Wie später ihre Kinder

Das Rezept wirkt heute noch

Einem Senkrechtstarter gleich wurde Nicolas Mathieu bereits mit seinem ersten Roman unter dem Titel «Wie später ihre Kinder» die höchste literarische Weihe in Frankreich zuteil, der alljährlich verliehene Prix Goncourt. Der jetzt auch auf Deutsch vorliegende Roman mit seinem vorangestellten Motto aus Jesus Sirach 44.9, dem auch der fatalistische Romantitel entlehnt ist, könnte als Analyse der Ursachen jener Gelbwesten-Bewegung gedeutet werden, deren landesweite Proteste nur zehn Tage nach der Preisverleihung begannen. Allerdings protestiert niemand in diesem Roman, wie in anderen Ländern auch hat sich nämlich das Prekariat, haben sich die sogenannten «Kleinen Leute» mit den trostlosen Umständen ihrer Existenz längst abgefunden Es ist diese resignative Dulderhaltung, die der Autor scharfsichtig aufdeckt und bis ins letzte Detail stimmig beschreibt.
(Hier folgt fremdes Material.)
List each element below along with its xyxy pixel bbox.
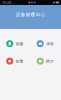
button[interactable]: 消息 xyxy=(30,35,61,52)
button[interactable]: 统计 xyxy=(30,52,61,70)
staticText: 设备管理中心 xyxy=(16,11,46,18)
staticText: 告警 xyxy=(15,58,23,64)
button[interactable]: 告警 xyxy=(0,52,30,70)
staticText: 消息 xyxy=(46,41,54,46)
staticText: 10:24 xyxy=(2,0,11,5)
staticText: 统计 xyxy=(46,58,54,64)
staticText: 设备 xyxy=(15,41,23,46)
button[interactable]: 设备 xyxy=(0,35,30,52)
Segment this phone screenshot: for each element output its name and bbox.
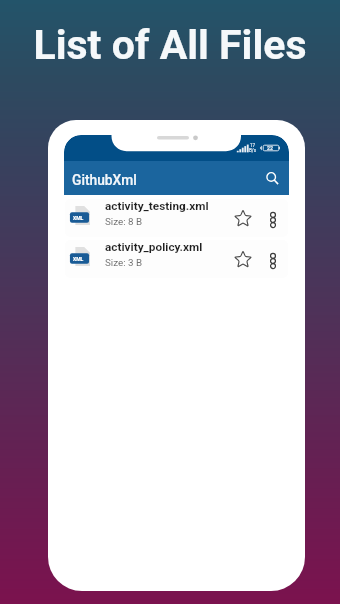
button[interactable]: More options [264,211,282,229]
staticText: B/s [249,148,257,153]
staticText: List of All Files [0,21,340,69]
staticText: 17 [250,143,256,148]
button[interactable]: Favorite [231,247,255,271]
staticText: activity_testing.xml [105,199,209,213]
staticText: XML [73,215,84,221]
staticText: 22 [267,145,273,151]
button[interactable]: XML [65,240,288,278]
button[interactable]: Search [261,167,283,189]
button[interactable]: Favorite [231,206,255,230]
staticText: GithubXml [72,172,137,188]
staticText: activity_policy.xml [105,240,203,254]
button[interactable]: More options [264,252,282,270]
staticText: XML [73,256,84,262]
staticText: Size: 3 B [105,257,143,268]
button[interactable]: XML [65,199,288,237]
staticText: Size: 8 B [105,216,143,227]
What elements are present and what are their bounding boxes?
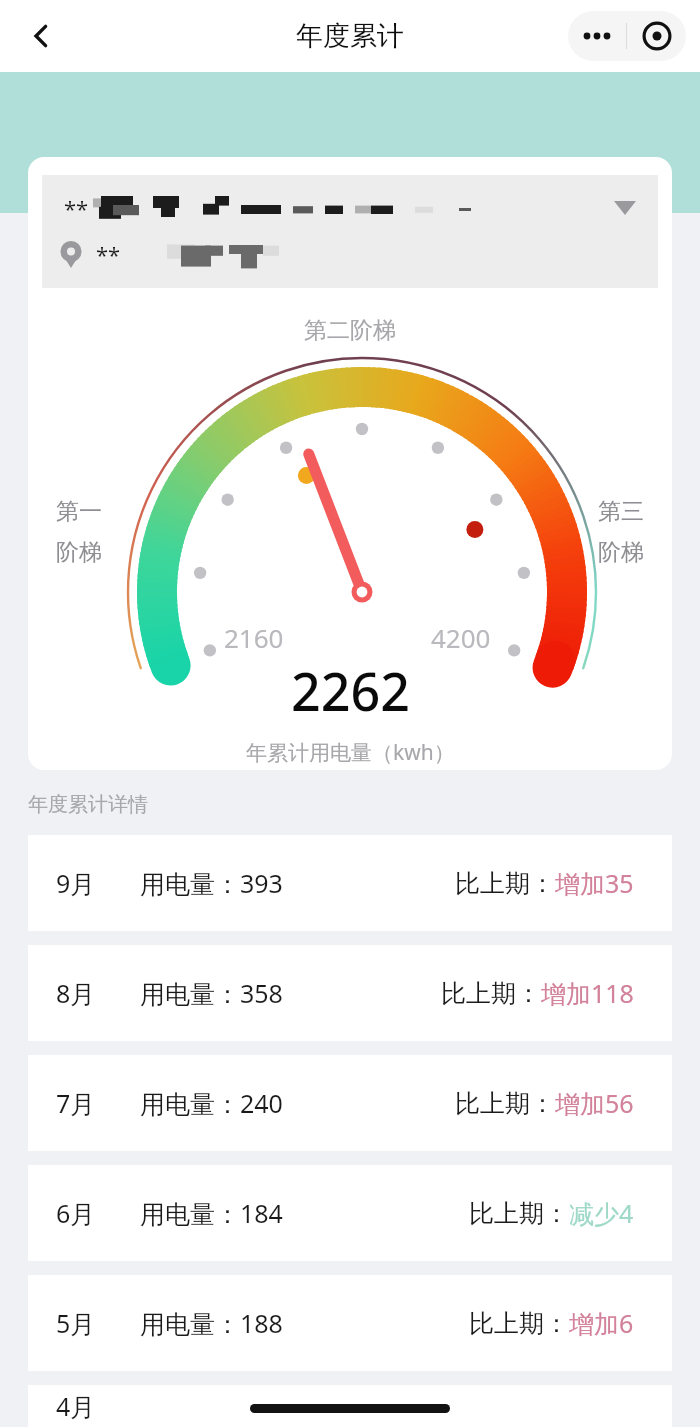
staticText: 4200 [431,620,491,655]
button[interactable]: Target [627,11,686,61]
staticText: 减少4 [569,1196,634,1230]
staticText: 7月 [56,1086,96,1120]
staticText: 用电量：240 [140,1086,283,1120]
staticText: 比上期： [469,1308,569,1339]
button[interactable]: 7月 [28,1055,672,1151]
button[interactable]: More options [568,11,626,61]
staticText: 4月 [56,1389,96,1423]
staticText: 阶梯 [56,538,102,567]
button[interactable]: 5月 [28,1275,672,1371]
staticText: 第二阶梯 [28,316,672,345]
staticText: 8月 [56,976,96,1010]
staticText: 用电量：188 [140,1306,283,1340]
staticText: 阶梯 [598,538,644,567]
staticText: 增加35 [555,866,634,900]
staticText: 年累计用电量（kwh） [246,738,455,767]
staticText: 比上期： [441,978,541,1009]
staticText: 第三 [598,497,644,526]
staticText: 用电量：184 [140,1196,283,1230]
staticText: 比上期： [455,868,555,899]
staticText: 年度累计 [296,19,404,53]
staticText: ** [96,239,121,269]
staticText: 增加6 [569,1306,634,1340]
staticText: ** [64,193,89,223]
staticText: 6月 [56,1196,96,1230]
staticText: 5月 [56,1306,96,1340]
staticText: 增加56 [555,1086,634,1120]
button[interactable]: 9月 [28,835,672,931]
staticText: 9月 [56,866,96,900]
staticText: 增加118 [541,976,634,1010]
button[interactable]: 6月 [28,1165,672,1261]
staticText: 比上期： [469,1198,569,1229]
button[interactable]: Select meter [42,175,658,288]
button[interactable]: 8月 [28,945,672,1041]
button[interactable]: 4月 [28,1385,672,1427]
staticText: 年度累计详情 [28,792,148,817]
staticText: 2160 [224,620,284,655]
staticText: 用电量：393 [140,866,283,900]
staticText: 用电量：358 [140,976,283,1010]
staticText: 比上期： [455,1088,555,1119]
staticText: 第一 [56,497,102,526]
button[interactable]: Back [18,12,66,60]
staticText: 2262 [291,655,410,726]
Lothringen, einst wichtiges Industrierevier Frankreichs, wurde mit dem Niedergang der Montanindustrie wirtschaftlich ins Abseits gedrängt, eine hohe Arbeitslosigkeit war die Folge. Der Roman erzählt die Auswirkungen dieses Strukturwandels auf drei Heranwachsende aus verschiedenen Milieus in der Kleinstadt Heillange. «Ich wollte die Geschichte dieses Jungen erzählen» hat der Autor erklärt, sein Protagonist ist der zu Beginn 14jährige Anthony, Sohn eines arbeitslos gewordenen Stahlarbeiters, der sich mehr schlecht als recht mit Gelegenheitsjobs durchschlägt, zusehends dem Alkohol verfällt und schließlich seine Familie verlässt. Der pubertierende Junge verliebt sich in Steph, Tochter aus «gutem Hause», der es an nichts fehlt und die von den Eltern schulisch in Richtung auf eine spätere, glänzende Karriere gedrängt wird, – sie hat zunächst allerdings keinerlei derartige Ambitionen. Dritter Protagonist ist Hacine, Sohn eines Immigranten aus Marokko, der Halbstarke spielt später auch eine Rolle im Drogenhandel. Anthony wird von dessen Bande immer wieder drangsaliert, sie stehlen das – ohne Erlaubnis von ihm benutzte – Motorrad seines Vaters. Statt es nach Intervention der Mutter wie versprochen zurückzugeben, setzen sie es in Brand.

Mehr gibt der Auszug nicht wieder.